In the original complaint, filed last month with U.S. District Court, Torres Hernandez and FUJ took issue with the data from the Labor Department, which had not been published at the time. The concern was that farmworkers would experience drastic declines in farmworker pay as the data, which lag two years, included primarily hourly rates rather than the piece rates — either by the pound or bin — that farmworkers were more commonly paid.

While the data is mainly used for growers to set H-2A guest workers’ rates, FUJ contends it would impact farm wages overall. The H-2A program allows farms to bring in foreign nationals to fill temporary agricultural jobs if there aren’t enough U.S. workers to fill the need.

The amended complaint added that the U.S. Department of Labor’s exclusion of piece rates disregarded a worker survey conducted by the state Employment Security Department. The survey said that nearly 87% of workers participating were paid through a piece rate.

The lawsuit also took issue with the department’s strict adherence to sample sizes, which require 15% of workers in a crop activity to respond to a wage survey. That resulted in the agency excluding piece-rate wages for pears and apples in general and for several apple and pear varieties, including Fuji Honeycrisp, Red Delicious and Bartlett. The lawsuit contends that the sample sizes are a guideline, not a requirement. The state Employment Security Department recommended that the Department of Labor adopt survey results slightly below the sample size threshold.

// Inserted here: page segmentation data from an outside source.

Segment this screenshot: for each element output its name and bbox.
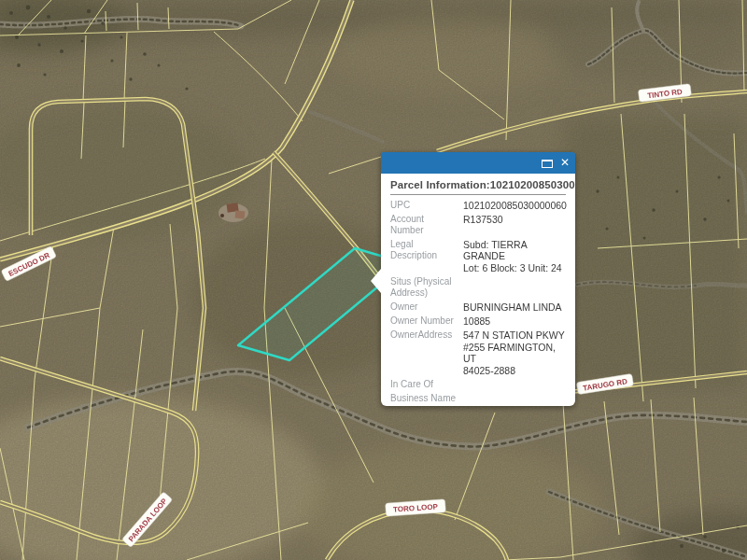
field-situs: Situs (Physical Address) — [390, 276, 566, 299]
close-icon[interactable]: ✕ — [560, 155, 570, 170]
map-viewer: TINTO RD ESCUDO DR TARUGO RD TORO LOOP P… — [0, 0, 747, 560]
field-upc: UPC 1021020085030000060 — [390, 200, 566, 211]
popup-body: Parcel Information:1021020085030000060 U… — [381, 174, 575, 406]
field-legal-description: Legal Description Subd: TIERRA GRANDE Lo… — [390, 239, 566, 273]
field-owner-address: OwnerAddress 547 N STATION PKWY #255 FAR… — [390, 329, 566, 376]
field-owner-number: Owner Number 10885 — [390, 315, 566, 327]
field-business-name: Business Name — [390, 393, 566, 404]
popup-divider — [390, 194, 566, 195]
field-owner: Owner BURNINGHAM LINDA — [390, 301, 566, 313]
field-in-care-of: In Care Of — [390, 379, 566, 390]
popup-titlebar: ✕ — [381, 152, 575, 174]
maximize-icon[interactable] — [542, 160, 553, 168]
field-account-number: Account Number R137530 — [390, 214, 566, 236]
parcel-info-popup: ✕ Parcel Information:1021020085030000060… — [381, 152, 575, 406]
popup-title: Parcel Information:1021020085030000060 — [390, 179, 566, 190]
popup-pointer-tail — [371, 269, 381, 293]
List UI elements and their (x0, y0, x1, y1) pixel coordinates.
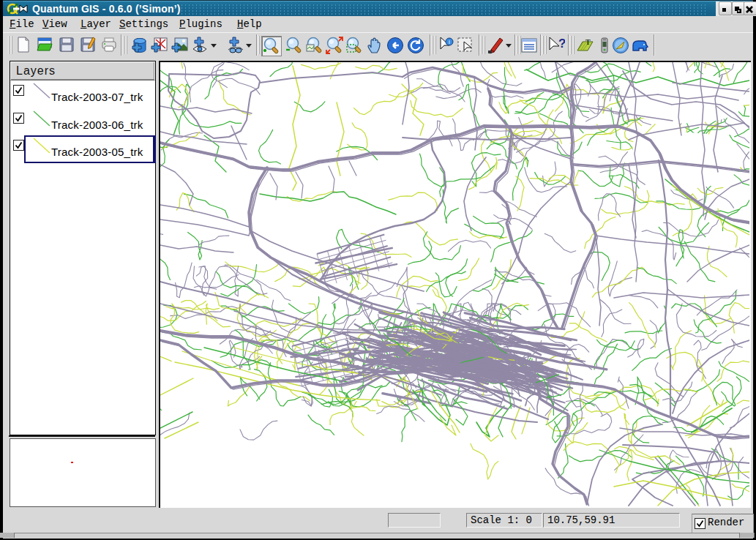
svg-text:T: T (585, 38, 591, 46)
svg-text:i: i (449, 39, 450, 45)
svg-text:?: ? (558, 37, 565, 50)
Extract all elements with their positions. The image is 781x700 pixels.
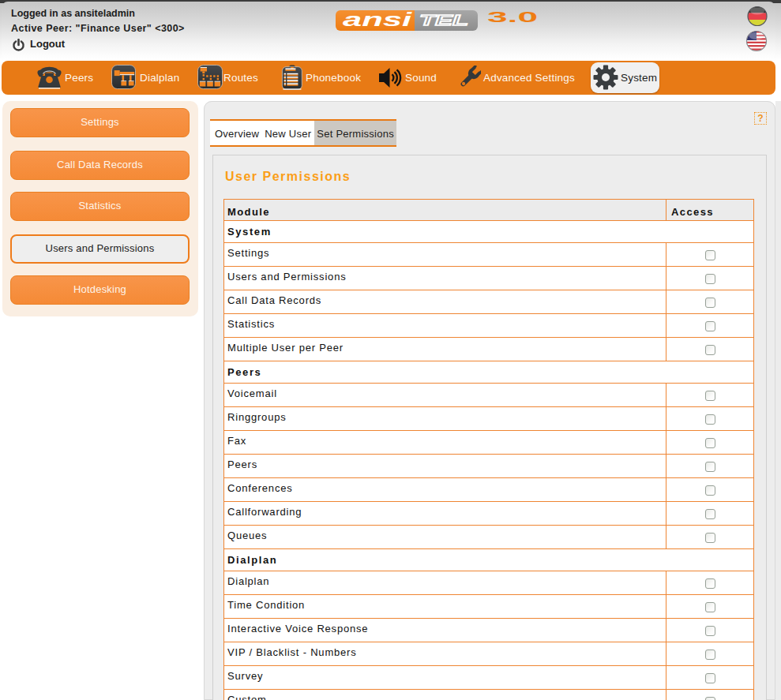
svg-text:TEL: TEL (419, 12, 468, 28)
svg-text:3.0: 3.0 (487, 10, 538, 25)
svg-text:ansi: ansi (343, 10, 412, 30)
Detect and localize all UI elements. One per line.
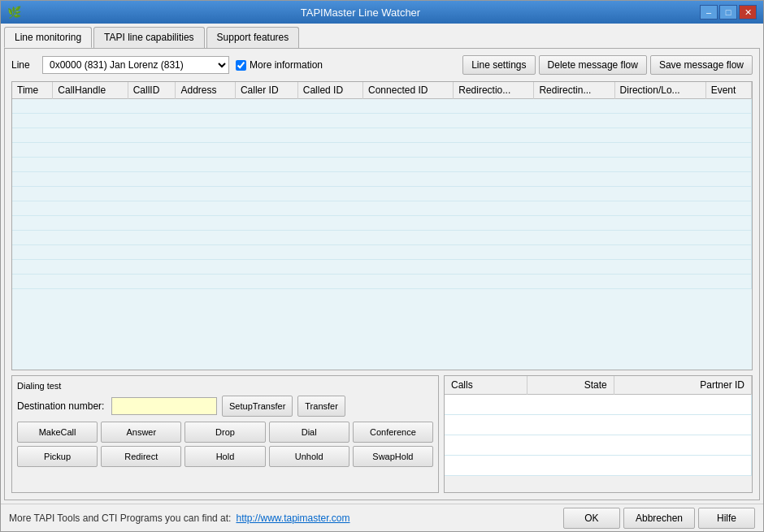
calls-header-row: Calls State Partner ID <box>445 376 752 395</box>
cancel-button[interactable]: Abbrechen <box>623 508 695 529</box>
event-table: Time CallHandle CallID Address Caller ID… <box>12 82 752 289</box>
transfer-button[interactable]: Transfer <box>297 396 345 417</box>
footer-buttons: OK Abbrechen Hilfe <box>563 508 755 529</box>
swaphold-button[interactable]: SwapHold <box>353 446 433 467</box>
table-row <box>12 216 752 231</box>
bottom-section: Dialing test Destination number: SetupTr… <box>11 375 753 493</box>
calls-panel: Calls State Partner ID <box>444 375 753 493</box>
header-row: Time CallHandle CallID Address Caller ID… <box>12 82 752 99</box>
line-row: Line 0x0000 (831) Jan Lorenz (831) More … <box>11 55 753 75</box>
tab-content-line-monitoring: Line 0x0000 (831) Jan Lorenz (831) More … <box>4 48 760 500</box>
table-row <box>12 158 752 172</box>
dialing-test-panel: Dialing test Destination number: SetupTr… <box>11 375 439 493</box>
tab-line-monitoring[interactable]: Line monitoring <box>4 27 92 48</box>
table-row <box>12 143 752 158</box>
col-callhandle: CallHandle <box>53 82 128 99</box>
delete-message-flow-button[interactable]: Delete message flow <box>539 55 647 75</box>
table-row <box>445 456 752 476</box>
save-message-flow-button[interactable]: Save message flow <box>650 55 753 75</box>
dest-number-label: Destination number: <box>17 400 106 412</box>
col-callid: CallID <box>128 82 176 99</box>
col-calls: Calls <box>445 376 527 395</box>
minimize-button[interactable]: – <box>700 5 718 19</box>
table-row <box>445 395 752 415</box>
makecall-button[interactable]: MakeCall <box>17 422 98 443</box>
unhold-button[interactable]: Unhold <box>269 446 349 467</box>
col-address: Address <box>176 82 235 99</box>
drop-button[interactable]: Drop <box>184 422 265 443</box>
calls-table-header: Calls State Partner ID <box>445 376 752 395</box>
tab-bar: Line monitoring TAPI line capabilities S… <box>4 27 760 48</box>
setup-transfer-button[interactable]: SetupTransfer <box>222 396 293 417</box>
dial-button[interactable]: Dial <box>269 422 349 443</box>
col-caller-id: Caller ID <box>235 82 297 99</box>
col-state: State <box>527 376 614 395</box>
answer-button[interactable]: Answer <box>101 422 181 443</box>
main-window: 🌿 TAPIMaster Line Watcher – □ ✕ Line mon… <box>0 0 764 532</box>
tab-tapi-capabilities[interactable]: TAPI line capabilities <box>93 27 205 48</box>
col-partner-id: Partner ID <box>614 376 751 395</box>
col-connected-id: Connected ID <box>363 82 454 99</box>
table-row <box>12 231 752 245</box>
col-time: Time <box>12 82 53 99</box>
hold-button[interactable]: Hold <box>184 446 265 467</box>
footer: More TAPI Tools and CTI Programs you can… <box>1 504 763 531</box>
dialing-test-title: Dialing test <box>17 381 433 391</box>
event-table-body <box>12 99 752 289</box>
event-table-header: Time CallHandle CallID Address Caller ID… <box>12 82 752 99</box>
line-label: Line <box>11 59 36 71</box>
redirect-button[interactable]: Redirect <box>101 446 181 467</box>
window-controls: – □ ✕ <box>700 5 757 19</box>
table-row <box>12 260 752 275</box>
help-button[interactable]: Hilfe <box>698 508 755 529</box>
window-title: TAPIMaster Line Watcher <box>21 6 700 19</box>
table-row <box>12 275 752 289</box>
footer-link[interactable]: http://www.tapimaster.com <box>236 513 349 524</box>
title-bar: 🌿 TAPIMaster Line Watcher – □ ✕ <box>1 1 763 24</box>
close-button[interactable]: ✕ <box>739 5 757 19</box>
calls-table-body <box>445 395 752 476</box>
table-row <box>12 187 752 201</box>
table-row <box>12 128 752 143</box>
toolbar-buttons: Line settings Delete message flow Save m… <box>462 55 753 75</box>
tab-support-features[interactable]: Support features <box>206 27 300 48</box>
destination-row: Destination number: SetupTransfer Transf… <box>17 396 433 417</box>
more-info-checkbox-label[interactable]: More information <box>236 59 323 71</box>
col-event: Event <box>705 82 751 99</box>
table-row <box>12 201 752 216</box>
table-row <box>445 415 752 435</box>
calls-table: Calls State Partner ID <box>445 376 752 476</box>
more-info-checkbox[interactable] <box>236 60 246 71</box>
table-row <box>445 435 752 456</box>
line-select[interactable]: 0x0000 (831) Jan Lorenz (831) <box>42 56 229 74</box>
col-redirectio: Redirectio... <box>454 82 534 99</box>
table-row <box>12 245 752 260</box>
footer-text: More TAPI Tools and CTI Programs you can… <box>9 513 231 524</box>
content-area: Line monitoring TAPI line capabilities S… <box>1 24 763 504</box>
table-row <box>12 99 752 114</box>
pickup-button[interactable]: Pickup <box>17 446 98 467</box>
main-table-area: Time CallHandle CallID Address Caller ID… <box>11 81 753 493</box>
col-called-id: Called ID <box>297 82 362 99</box>
window-icon: 🌿 <box>7 6 21 19</box>
table-row <box>12 172 752 187</box>
table-row <box>12 114 752 128</box>
col-direction: Direction/Lo... <box>614 82 705 99</box>
event-table-container[interactable]: Time CallHandle CallID Address Caller ID… <box>11 81 753 370</box>
dest-number-input[interactable] <box>111 397 217 415</box>
col-redirectin: Redirectin... <box>534 82 614 99</box>
more-info-label: More information <box>250 59 323 71</box>
restore-button[interactable]: □ <box>719 5 737 19</box>
conference-button[interactable]: Conference <box>353 422 433 443</box>
line-settings-button[interactable]: Line settings <box>462 55 535 75</box>
ok-button[interactable]: OK <box>563 508 620 529</box>
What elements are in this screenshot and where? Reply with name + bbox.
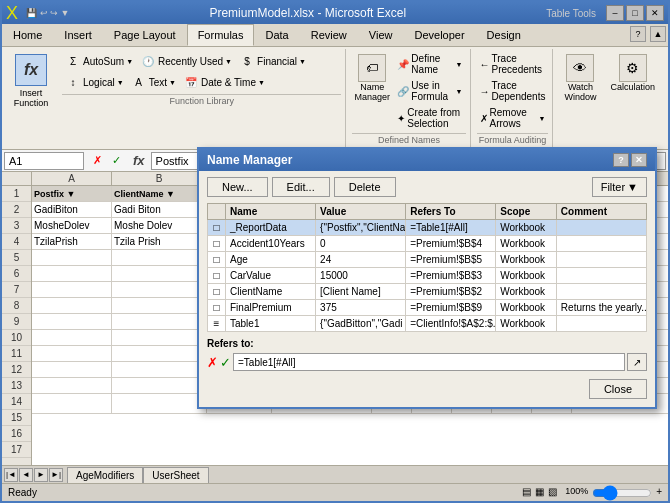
insert-function-btn[interactable]: fx InsertFunction [6, 49, 56, 147]
autosum-btn[interactable]: Σ AutoSum ▼ [62, 51, 136, 71]
col-header-a[interactable]: A [32, 172, 112, 185]
zoom-in-icon[interactable]: + [656, 486, 662, 500]
table-row[interactable]: □ ClientName [Client Name] =Premium!$B$2… [208, 284, 647, 300]
row-scope-cell[interactable]: Workbook [496, 236, 557, 252]
tab-pagelayout[interactable]: Page Layout [103, 24, 187, 46]
cell-b2[interactable]: Gadi Biton [112, 202, 207, 217]
view-layout-icon[interactable]: ▦ [535, 486, 544, 500]
row-num-14[interactable]: 14 [2, 394, 31, 410]
close-button[interactable]: ✕ [646, 5, 664, 21]
autosum-dropdown[interactable]: ▼ [126, 58, 133, 65]
zoom-slider[interactable] [592, 486, 652, 500]
table-row[interactable]: □ Accident10Years 0 =Premium!$B$4 Workbo… [208, 236, 647, 252]
remove-arrows-dropdown[interactable]: ▼ [539, 115, 546, 122]
row-value-cell[interactable]: {"GadBitton","Gadi ... [316, 316, 406, 332]
new-button[interactable]: New... [207, 177, 268, 197]
trace-dependents-btn[interactable]: → Trace Dependents [477, 78, 549, 104]
row-num-17[interactable]: 17 [2, 442, 31, 458]
row-value-cell[interactable]: [Client Name] [316, 284, 406, 300]
row-refsto-cell[interactable]: =Premium!$B$5 [406, 252, 496, 268]
remove-arrows-btn[interactable]: ✗ Remove Arrows ▼ [477, 105, 549, 131]
cell-a3[interactable]: MosheDolev [32, 218, 112, 233]
th-comment[interactable]: Comment [556, 204, 646, 220]
row-refsto-cell[interactable]: =Premium!$B$2 [406, 284, 496, 300]
sheet-last-btn[interactable]: ►| [49, 468, 63, 482]
date-time-btn[interactable]: 📅 Date & Time ▼ [180, 72, 268, 92]
th-refers-to[interactable]: Refers To [406, 204, 496, 220]
row-name-cell[interactable]: _ReportData [226, 220, 316, 236]
tab-developer[interactable]: Developer [403, 24, 475, 46]
table-row[interactable]: □ Age 24 =Premium!$B$5 Workbook [208, 252, 647, 268]
table-row[interactable]: ≡ Table1 {"GadBitton","Gadi ... =ClientI… [208, 316, 647, 332]
trace-precedents-btn[interactable]: ← Trace Precedents [477, 51, 549, 77]
cell-a2[interactable]: GadiBiton [32, 202, 112, 217]
row-num-3[interactable]: 3 [2, 218, 31, 234]
close-button[interactable]: Close [589, 379, 647, 399]
refers-to-confirm-icon[interactable]: ✓ [220, 355, 231, 370]
th-value[interactable]: Value [316, 204, 406, 220]
th-icon[interactable] [208, 204, 226, 220]
col-header-b[interactable]: B [112, 172, 207, 185]
confirm-formula-icon[interactable]: ✓ [107, 152, 125, 170]
tab-home[interactable]: Home [2, 24, 53, 46]
tab-design[interactable]: Design [476, 24, 532, 46]
row-value-cell[interactable]: 375 [316, 300, 406, 316]
tab-data[interactable]: Data [254, 24, 299, 46]
create-from-selection-btn[interactable]: ✦ Create from Selection [394, 105, 465, 131]
sheet-next-btn[interactable]: ► [34, 468, 48, 482]
view-normal-icon[interactable]: ▤ [522, 486, 531, 500]
row-num-12[interactable]: 12 [2, 362, 31, 378]
name-manager-btn[interactable]: 🏷 NameManager [352, 51, 392, 105]
use-in-formula-dropdown[interactable]: ▼ [456, 88, 463, 95]
delete-button[interactable]: Delete [334, 177, 396, 197]
row-value-cell[interactable]: 15000 [316, 268, 406, 284]
tab-formulas[interactable]: Formulas [187, 24, 255, 46]
row-scope-cell[interactable]: Workbook [496, 300, 557, 316]
row-num-8[interactable]: 8 [2, 298, 31, 314]
refers-to-cancel-icon[interactable]: ✗ [207, 355, 218, 370]
cancel-formula-icon[interactable]: ✗ [88, 152, 106, 170]
row-name-cell[interactable]: Accident10Years [226, 236, 316, 252]
row-scope-cell[interactable]: Workbook [496, 252, 557, 268]
th-scope[interactable]: Scope [496, 204, 557, 220]
row-comment-cell[interactable] [556, 236, 646, 252]
table-row[interactable]: □ CarValue 15000 =Premium!$B$3 Workbook [208, 268, 647, 284]
row-refsto-cell[interactable]: =Premium!$B$3 [406, 268, 496, 284]
row-name-cell[interactable]: ClientName [226, 284, 316, 300]
row-value-cell[interactable]: 0 [316, 236, 406, 252]
logical-dropdown[interactable]: ▼ [117, 79, 124, 86]
date-time-dropdown[interactable]: ▼ [258, 79, 265, 86]
cell-b5[interactable] [112, 250, 207, 265]
define-name-btn[interactable]: 📌 Define Name ▼ [394, 51, 465, 77]
view-page-icon[interactable]: ▧ [548, 486, 557, 500]
min-button[interactable]: – [606, 5, 624, 21]
row-num-9[interactable]: 9 [2, 314, 31, 330]
row-num-16[interactable]: 16 [2, 426, 31, 442]
calculation-btn[interactable]: ⚙ Calculation [605, 51, 660, 145]
refers-to-input[interactable] [233, 353, 625, 371]
ribbon-collapse[interactable]: ▲ [650, 26, 666, 42]
table-row[interactable]: □ FinalPremium 375 =Premium!$B$9 Workboo… [208, 300, 647, 316]
row-scope-cell[interactable]: Workbook [496, 220, 557, 236]
cell-a1[interactable]: Postfix ▼ [32, 186, 112, 201]
row-name-cell[interactable]: Table1 [226, 316, 316, 332]
financial-dropdown[interactable]: ▼ [299, 58, 306, 65]
name-box[interactable] [4, 152, 84, 170]
row-comment-cell[interactable] [556, 316, 646, 332]
row-refsto-cell[interactable]: =Premium!$B$4 [406, 236, 496, 252]
ribbon-help[interactable]: ? [630, 26, 646, 42]
cell-a5[interactable] [32, 250, 112, 265]
refers-to-expand-icon[interactable]: ↗ [627, 353, 647, 371]
cell-a4[interactable]: TzilaPrish [32, 234, 112, 249]
sheet-tab-agemodifiers[interactable]: AgeModifiers [67, 467, 143, 483]
edit-button[interactable]: Edit... [272, 177, 330, 197]
row-refsto-cell[interactable]: =ClientInfo!$A$2:$... [406, 316, 496, 332]
table-row[interactable]: □ _ReportData {"Postfix","ClientNa... =T… [208, 220, 647, 236]
watch-window-btn[interactable]: 👁 WatchWindow [559, 51, 601, 145]
cell-b3[interactable]: Moshe Dolev [112, 218, 207, 233]
row-num-15[interactable]: 15 [2, 410, 31, 426]
row-refsto-cell[interactable]: =Table1[#All] [406, 220, 496, 236]
row-scope-cell[interactable]: Workbook [496, 268, 557, 284]
cell-b1[interactable]: ClientName ▼ [112, 186, 207, 201]
row-value-cell[interactable]: {"Postfix","ClientNa... [316, 220, 406, 236]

Around the time FUJ and Torres Hernandez filed the amended complaint, the Department of Labor released the wage data, which primarily lists hourly rates.

A $12 hourly wage, reflecting the state's minimum wage at the time wage surveys were done, was listed for the harvest of most cherry varieties. There is one variety, Sweetheart, where the rates are set at 20 cents per pound piece rate with a $15.03-an-hour guarantee. Rates for apple harvest were similar, with most varieties set at $12 an hour and two varieties with a piece rate with an hourly guarantee.

The rates would allow growers to pay an hourly rate for workers, including those brought through the H-2A guest worker program, which would likely lead to a reduction in pay overall, said Lori Isley of Columbia Legal Services, which is co-representing FUJ and Torres Hernandez in the lawsuit.

In the lawsuit, attorneys contend that Torres Hernandez’s annual wages would drop by more than 17%, or $3,400, if paid minimum wage rather than piece rate.

“This officially reduces wages,” Isley said.

Labor previously said that the agency generally does not comment on pending litigation. In a previous story, Dan Fazio, of the Washington Farm Labor Association, an H-2A contractor, stated that the federal wage rates improve on the “hodgepodge” of piece rates and hourly rates. He argues that piece rates are meant to provide a bonus for productive workers and should not be used as a means to set minimum rates for future years.

Isley said a guaranteed hourly rate is not necessarily since employers are obliged to pay workers at least the minimum wage for domestic workers even if they’re paid via piece rate. Growers also still have to pay H-2A workers the Adverse Effect Wage Rate, or AEWR, which is higher than the 2021 minimum wage of $13.69 an hour.The lawsuit notes that the Department of Labor froze that rate at the 2020 level, or $15.83 an hour, for two years. The lawsuit references a different lawsuit filed by the United Farm Workers union to challenge the AEWR wage rate freeze.

Torres Hernandez and FUJ are asking the U.S. District Court to declare that the Department of Labor not use an {span}“guaranteed hourly wage”{/span} in its 2020 wage data and instruct Employment Security to exclude a question asking for such, require employers to include a 5% wage increase for all piece-rate activities in their H-2A job orders, and to maintain the status quo and allow for an increase of piece rates for all workers.

This story was edited to clarify that U.S. Department of Labor wage data lags two years. 2021 data, for example, is based on surveys of farm wages from 2019.